■ **SUPPLIED RECORDS**
---*---

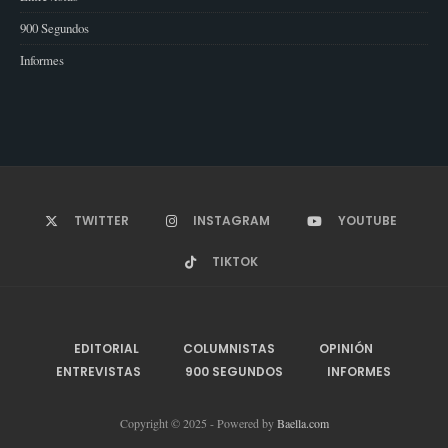
900 Segundos
Informes
TWITTER
INSTAGRAM
YOUTUBE
TIKTOK
EDITORIAL
COLUMNISTAS
OPINIÓN
ENTREVISTAS
900 SEGUNDOS
INFORMES
Copyright © 2025 - Powered by
Baella.com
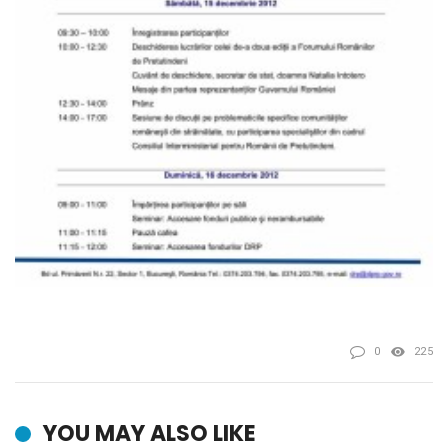
0
225
YOU MAY ALSO LIKE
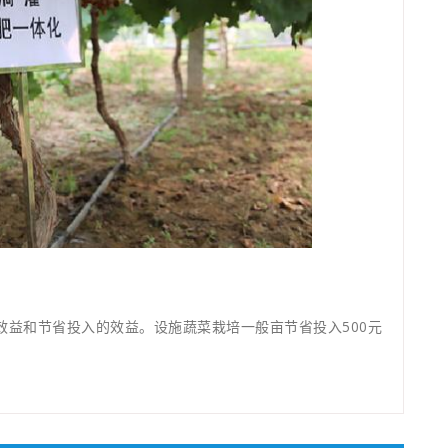
效益和节省投入的效益。设施蔬菜栽培一般亩节省投入500元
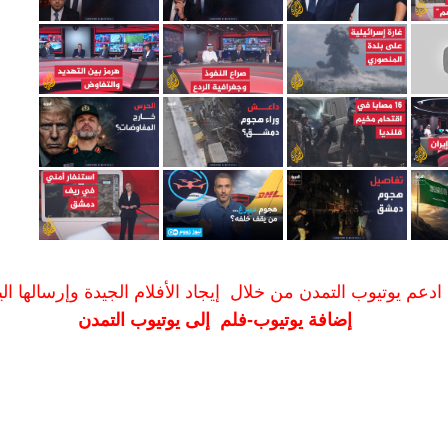
ادعم يوتيوب التمدن من خلال إيجاد الأفلام الجيدة وإرسالها الين
إضافة يوتيوب-فلم إلى يوتيوب التمدن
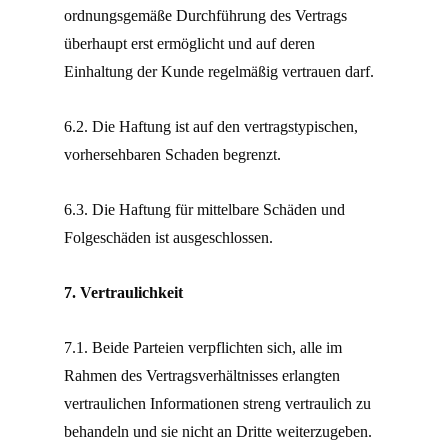
ordnungsgemäße Durchführung des Vertrags
überhaupt erst ermöglicht und auf deren
Einhaltung der Kunde regelmäßig vertrauen darf.
6.2. Die Haftung ist auf den vertragstypischen,
vorhersehbaren Schaden begrenzt.
6.3. Die Haftung für mittelbare Schäden und
Folgeschäden ist ausgeschlossen.
7. Vertraulichkeit
7.1. Beide Parteien verpflichten sich, alle im
Rahmen des Vertragsverhältnisses erlangten
vertraulichen Informationen streng vertraulich zu
behandeln und sie nicht an Dritte weiterzugeben.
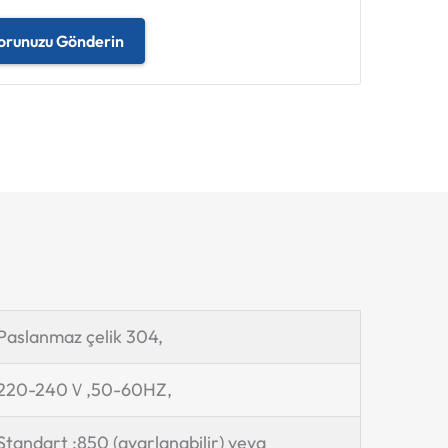
orunuzu Gönderin
Paslanmaz çelik 304,
220-240Ｖ,50-60HZ,
Standart :850 (ayarlanabilir) veya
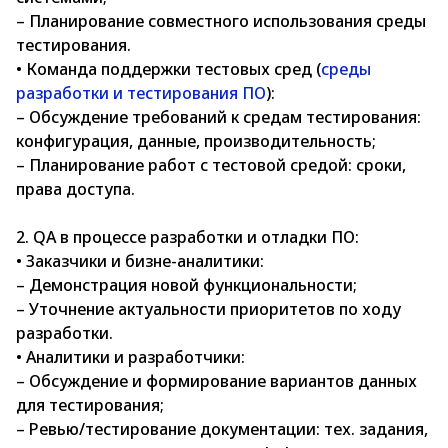
– Планирование совместного использования среды
тестирования.
• Команда поддержки тестовых сред (
среды
разработки и тестирования ПО
):
– Обсуждение требований к средам тестирования:
конфигурация, данные, производительность;
– Планирование работ с тестовой средой: сроки,
права доступа.
2. QA в процессе разработки и отладки ПО:
• Заказчики и бизне-аналитики:
– Демонстрация новой функциональности;
– Уточнение актуальности приоритетов по ходу
разработки.
• Аналитики и разработчики:
– Обсуждение и формирование вариантов данных
для тестирования;
– Ревью/тестирование документации: тех. задания,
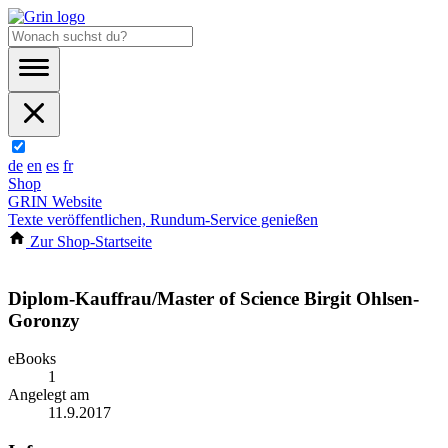
de
en
es
fr
Shop
GRIN Website
Texte veröffentlichen, Rundum-Service genießen
Zur Shop-Startseite
Diplom-Kauffrau/Master of Science Birgit Ohlsen-
Goronzy
eBooks
1
Angelegt am
11.9.2017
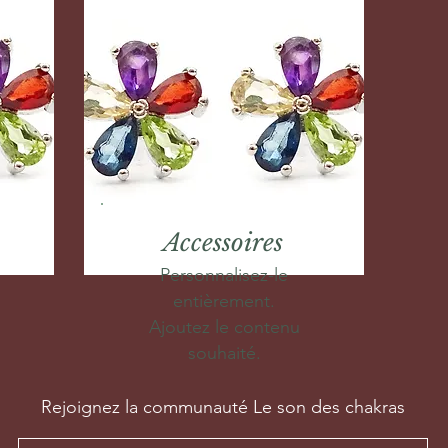
Accessoires
Personnalisez-le
entièrement.
Ajoutez le contenu
souhaité.
Rejoignez la communauté Le son des chakras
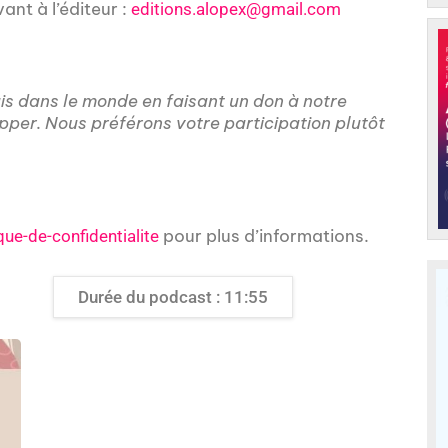
nt à l’éditeur :
editions.alopex@gmail.com
ais dans le monde en faisant un don à notre
pper.
Nous préférons votre participation plutôt
pour plus d’informations.
que-de-confidentialite
Durée du podcast : 11:55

---*---

■ **TASK GOAL**
The answer consists solely of the lines from the one holding "entièrement." through the final line of the records, both ends included, each duplicated exactly. Leave images out.

■ **SOLUTION BELOW**
entièrement.
Ajoutez le contenu
souhaité.
Rejoignez la communauté Le son des chakras
nt à l’éditeur :
editions.alopex@gmail.com
ais dans le monde en faisant un don à notre
pper.
Nous préférons votre participation plutôt
pour plus d’informations.
que-de-confidentialite
Durée du podcast : 11:55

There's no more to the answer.